On Friday, January 17, 2014 7:10:05 AM UTC+5:30, Tim Chase wrote:
> On 2014-01-17 11:14, Chris Angelico wrote:
> > UTF-8 specifies the byte order
> > as part of the protocol, so you don't need to mark it.

> You don't need to mark it when writing, but some idiots use it
> anyway.  If you're sniffing a file for purposes of reading, you need
> to look for it and remove it from the actual data that gets returned
> from the file--otherwise, your data can see it as corruption.  I end
> up with lots of CSV files from customers who have polluted it with
> Notepad or had Excel insert some UTF-8 BOM when exporting.  This
> means my first column-name gets the BOM prefixed onto it when the
> file is passed to csv.DictReader, grr.

And its part of the standard:
Table 2.4 here
http://www.unicode.org/versions/Unicode5.0.0/ch02.pdf

[toc] | [prev] | [next] | [standalone]

#64175

From	Pete Forman <petef4+usenet@gmail.com>
Date	2014-01-17 16:26 +0000
Message-ID	<86zjmufubv.fsf@gmail.com>
In reply to	#64139

Rustom Mody <rustompmody@gmail.com> writes:

> On Friday, January 17, 2014 7:10:05 AM UTC+5:30, Tim Chase wrote:
>> On 2014-01-17 11:14, Chris Angelico wrote:
>> > UTF-8 specifies the byte order
>> > as part of the protocol, so you don't need to mark it.
>
>> You don't need to mark it when writing, but some idiots use it
>> anyway.  If you're sniffing a file for purposes of reading, you need
>> to look for it and remove it from the actual data that gets returned
>> from the file--otherwise, your data can see it as corruption.  I end
>> up with lots of CSV files from customers who have polluted it with
>> Notepad or had Excel insert some UTF-8 BOM when exporting.  This
>> means my first column-name gets the BOM prefixed onto it when the
>> file is passed to csv.DictReader, grr.
>
> And its part of the standard:
> Table 2.4 here
> http://www.unicode.org/versions/Unicode5.0.0/ch02.pdf

It would have been nice if there was an eighth encoding scheme defined
there UTF-8NB which would be UTF-8 with BOM not allowed.
-- 
Pete Forman

[toc] | [prev] | [next] | [standalone]

#64176

From	Rustom Mody <rustompmody@gmail.com>
Date	2014-01-17 08:30 -0800
Message-ID	<edc1acb8-be97-43c9-819b-3af18086d5d0@googlegroups.com>
In reply to	#64175

On Friday, January 17, 2014 9:56:28 PM UTC+5:30, Pete Forman wrote:
> Rustom Mody  writes:

> > On Friday, January 17, 2014 7:10:05 AM UTC+5:30, Tim Chase wrote:
> >> On 2014-01-17 11:14, Chris Angelico wrote:
> >> > UTF-8 specifies the byte order
> >> > as part of the protocol, so you don't need to mark it.
> >> You don't need to mark it when writing, but some idiots use it
> >> anyway.  If you're sniffing a file for purposes of reading, you need
> >> to look for it and remove it from the actual data that gets returned
> >> from the file--otherwise, your data can see it as corruption.  I end
> >> up with lots of CSV files from customers who have polluted it with
> >> Notepad or had Excel insert some UTF-8 BOM when exporting.  This
> >> means my first column-name gets the BOM prefixed onto it when the
> >> file is passed to csv.DictReader, grr.
> > And its part of the standard:
> > Table 2.4 here
> > http://www.unicode.org/versions/Unicode5.0.0/ch02.pdf

> It would have been nice if there was an eighth encoding scheme defined
> there UTF-8NB which would be UTF-8 with BOM not allowed.

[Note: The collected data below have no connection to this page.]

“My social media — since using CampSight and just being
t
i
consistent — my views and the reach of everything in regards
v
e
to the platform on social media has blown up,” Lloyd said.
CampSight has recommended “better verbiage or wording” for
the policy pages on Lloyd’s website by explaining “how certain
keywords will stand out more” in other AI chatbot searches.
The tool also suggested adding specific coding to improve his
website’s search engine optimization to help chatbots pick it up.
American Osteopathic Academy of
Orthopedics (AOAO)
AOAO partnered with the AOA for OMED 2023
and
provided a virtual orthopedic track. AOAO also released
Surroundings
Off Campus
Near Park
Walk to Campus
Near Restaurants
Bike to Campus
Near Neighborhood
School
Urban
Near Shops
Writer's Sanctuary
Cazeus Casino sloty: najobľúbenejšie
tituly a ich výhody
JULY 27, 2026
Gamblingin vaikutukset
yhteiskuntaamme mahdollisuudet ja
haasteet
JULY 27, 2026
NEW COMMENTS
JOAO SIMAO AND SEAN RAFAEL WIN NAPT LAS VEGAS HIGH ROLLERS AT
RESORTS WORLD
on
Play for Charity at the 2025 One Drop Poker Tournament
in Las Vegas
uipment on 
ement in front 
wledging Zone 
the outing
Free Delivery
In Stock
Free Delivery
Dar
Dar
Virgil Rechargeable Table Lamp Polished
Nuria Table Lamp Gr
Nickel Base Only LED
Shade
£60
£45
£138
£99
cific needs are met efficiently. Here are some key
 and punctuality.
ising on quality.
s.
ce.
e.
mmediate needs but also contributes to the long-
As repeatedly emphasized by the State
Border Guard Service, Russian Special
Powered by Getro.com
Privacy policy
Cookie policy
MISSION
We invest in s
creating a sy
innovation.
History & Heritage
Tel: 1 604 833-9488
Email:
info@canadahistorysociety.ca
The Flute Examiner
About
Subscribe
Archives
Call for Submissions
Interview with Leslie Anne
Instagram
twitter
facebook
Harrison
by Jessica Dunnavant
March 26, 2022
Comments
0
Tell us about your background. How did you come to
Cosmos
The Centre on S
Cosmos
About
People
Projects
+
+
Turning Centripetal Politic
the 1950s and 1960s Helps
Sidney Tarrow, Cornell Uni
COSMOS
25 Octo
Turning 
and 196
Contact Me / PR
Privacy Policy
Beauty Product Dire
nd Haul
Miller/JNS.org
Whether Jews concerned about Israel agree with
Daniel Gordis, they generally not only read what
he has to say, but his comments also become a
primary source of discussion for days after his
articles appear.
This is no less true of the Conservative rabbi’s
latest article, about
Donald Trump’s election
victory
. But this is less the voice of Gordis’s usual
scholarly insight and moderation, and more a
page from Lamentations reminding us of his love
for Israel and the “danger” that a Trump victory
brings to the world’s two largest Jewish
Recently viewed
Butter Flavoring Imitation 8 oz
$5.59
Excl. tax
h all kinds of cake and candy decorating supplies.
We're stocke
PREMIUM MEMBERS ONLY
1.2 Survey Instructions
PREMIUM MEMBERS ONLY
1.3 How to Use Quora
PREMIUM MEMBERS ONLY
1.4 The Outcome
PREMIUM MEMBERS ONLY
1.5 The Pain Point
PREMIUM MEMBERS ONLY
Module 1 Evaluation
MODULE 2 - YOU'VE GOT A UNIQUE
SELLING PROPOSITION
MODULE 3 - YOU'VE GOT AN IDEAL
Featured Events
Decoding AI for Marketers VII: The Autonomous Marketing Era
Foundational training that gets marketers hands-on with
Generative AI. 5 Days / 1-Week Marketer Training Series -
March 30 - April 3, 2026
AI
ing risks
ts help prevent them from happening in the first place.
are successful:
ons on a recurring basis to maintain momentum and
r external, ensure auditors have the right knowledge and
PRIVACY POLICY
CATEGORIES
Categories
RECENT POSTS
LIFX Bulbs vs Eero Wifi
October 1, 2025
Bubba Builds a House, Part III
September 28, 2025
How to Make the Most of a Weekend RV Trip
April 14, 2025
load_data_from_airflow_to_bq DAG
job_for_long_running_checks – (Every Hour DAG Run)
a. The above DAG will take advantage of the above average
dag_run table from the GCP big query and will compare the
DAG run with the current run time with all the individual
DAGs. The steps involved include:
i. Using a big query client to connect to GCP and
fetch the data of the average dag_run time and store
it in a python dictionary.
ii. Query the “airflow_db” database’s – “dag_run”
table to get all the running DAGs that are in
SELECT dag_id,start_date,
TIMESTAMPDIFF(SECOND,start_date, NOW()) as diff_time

If you or I break a standard then, well, we broke a standard.
If Microsoft breaks a standard the standard is obliged to change.

Or as the saying goes, everyone is equal though some are more equal.

[toc] | [prev] | [next] | [standalone]

#64180

From	Chris Angelico <rosuav@gmail.com>
Date	2014-01-18 03:50 +1100
Message-ID	<mailman.5649.1389977412.18130.python-list@python.org>
In reply to	#64176

On Sat, Jan 18, 2014 at 3:30 AM, Rustom Mody <rustompmody@gmail.com> wrote:
> If you or I break a standard then, well, we broke a standard.
> If Microsoft breaks a standard the standard is obliged to change.
>
> Or as the saying goes, everyone is equal though some are more equal.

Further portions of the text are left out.